**Action item**
What's wanted is each entry repeated verbatim, minus its images.

**Recorded information**
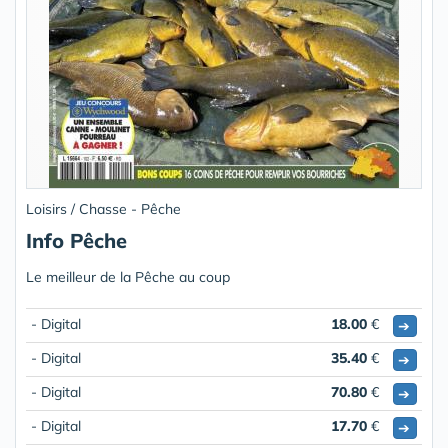
Loisirs / Chasse - Pêche
Info Pêche
Le meilleur de la Pêche au coup
- Digital
18.00
€
➔
- Digital
35.40
€
➔
- Digital
70.80
€
➔
- Digital
17.70
€
➔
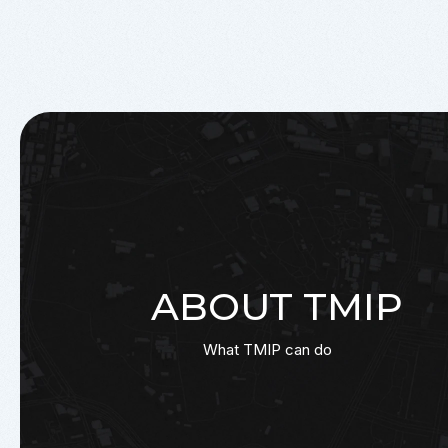
ABOUT TMIP
What TMIP can do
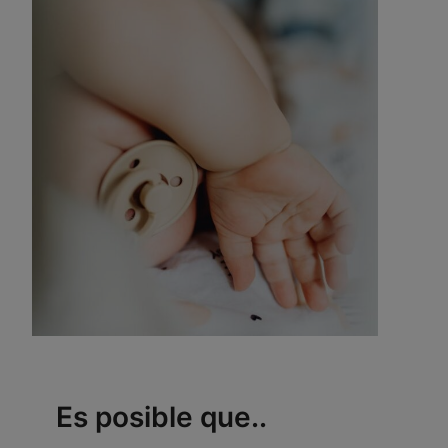
Es posible que..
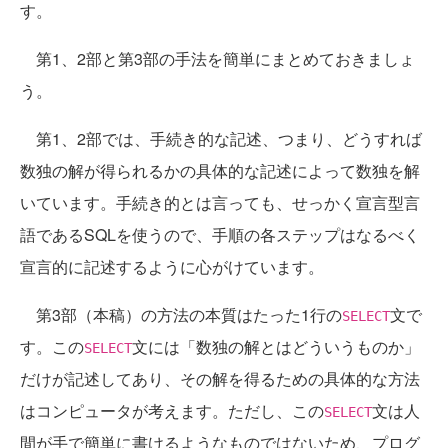
す。
第1、2部と第3部の手法を簡単にまとめておきましょ
う。
第1、2部では、手続き的な記述、つまり、どうすれば
数独の解が得られるかの具体的な記述によって数独を解
いています。手続き的とは言っても、せっかく宣言型言
語であるSQLを使うので、手順の各ステップはなるべく
宣言的に記述するように心がけています。
第3部（本稿）の方法の本質はたった1行の
文で
SELECT
す。この
文には「数独の解とはどういうものか」
SELECT
だけが記述してあり、その解を得るための具体的な方法
はコンピュータが考えます。ただし、この
文は人
SELECT
間が手で簡単に書けるようなものではないため、プログ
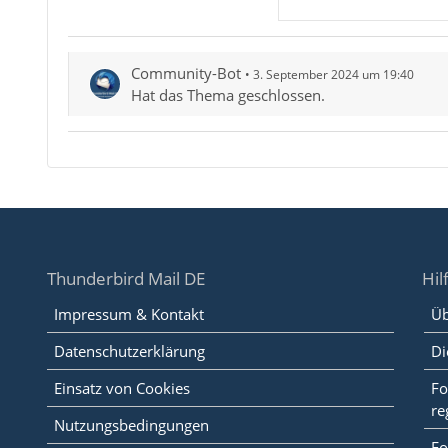
Community-Bot
3. September 2024 um 19:40
Hat das Thema geschlossen.
Thunderbird Mail DE
Hil
Impressum & Kontakt
Üb
Datenschutzerklärung
Di
Einsatz von Cookies
Fo
re
Nutzungsbedingungen
Fo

**Solution to this problem**
Loisirs / Chasse - Pêche
Info Pêche
Le meilleur de la Pêche au coup
- Digital
18.00
€
➔
- Digital
35.40
€
➔
- Digital
70.80
€
➔
- Digital
17.70
€
➔
ABOUT TMIP
What TMIP can do
Es posible que..
す。
第1、2部と第3部の手法を簡単にまとめておきましょ
う。
第1、2部では、手続き的な記述、つまり、どうすれば
数独の解が得られるかの具体的な記述によって数独を解
いています。手続き的とは言っても、せっかく宣言型言
語であるSQLを使うので、手順の各ステップはなるべく
宣言的に記述するように心がけています。
第3部（本稿）の方法の本質はたった1行の
文で
SELECT
す。この
文には「数独の解とはどういうものか」
SELECT
だけが記述してあり、その解を得るための具体的な方法
はコンピュータが考えます。ただし、この
文は人
SELECT
間が手で簡単に書けるようなものではないため、プログ
Community-Bot
3. September 2024 um 19:40
Hat das Thema geschlossen.
Thunderbird Mail DE
Hil
Impressum & Kontakt
Üb
Datenschutzerklärung
Di
Einsatz von Cookies
Fo
re
Nutzungsbedingungen
Fo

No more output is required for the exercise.